▶ [How to complete this task]:
Beginning at whichever line contains "Besuchen Sie uns", reproduce each line of the records below word for word, ending with the last, and add nothing.

Dataset entries:
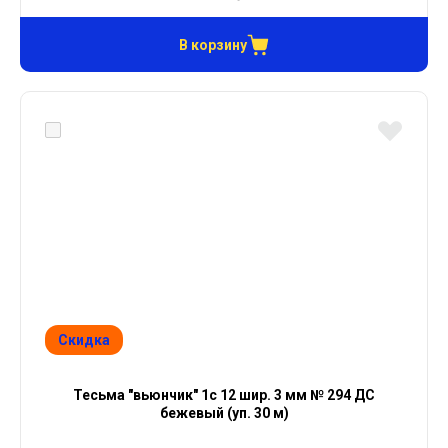
В корзину
Скидка
Тесьма "вьюнчик" 1с 12 шир. 3 мм № 294 ДС
бежевый (уп. 30 м)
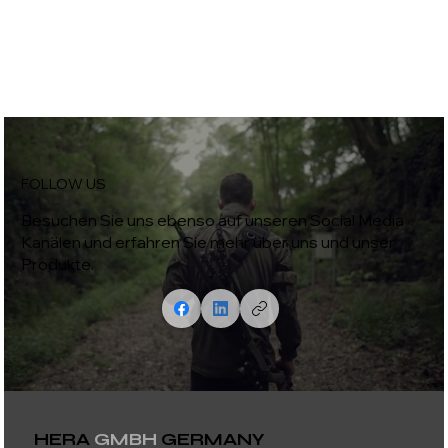
FOLLOW US
Besuchen Sie uns ebenso auf unseren Social Media
Kanälen und erfahren Sie mehr über uns und unser
Produkte.
HERA
GMBH
GERMANY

▶ [Finished task]:
Besuchen Sie uns ebenso auf unseren Social Media
Kanälen und erfahren Sie mehr über uns und unser
Produkte.
HERA
GMBH
GERMANY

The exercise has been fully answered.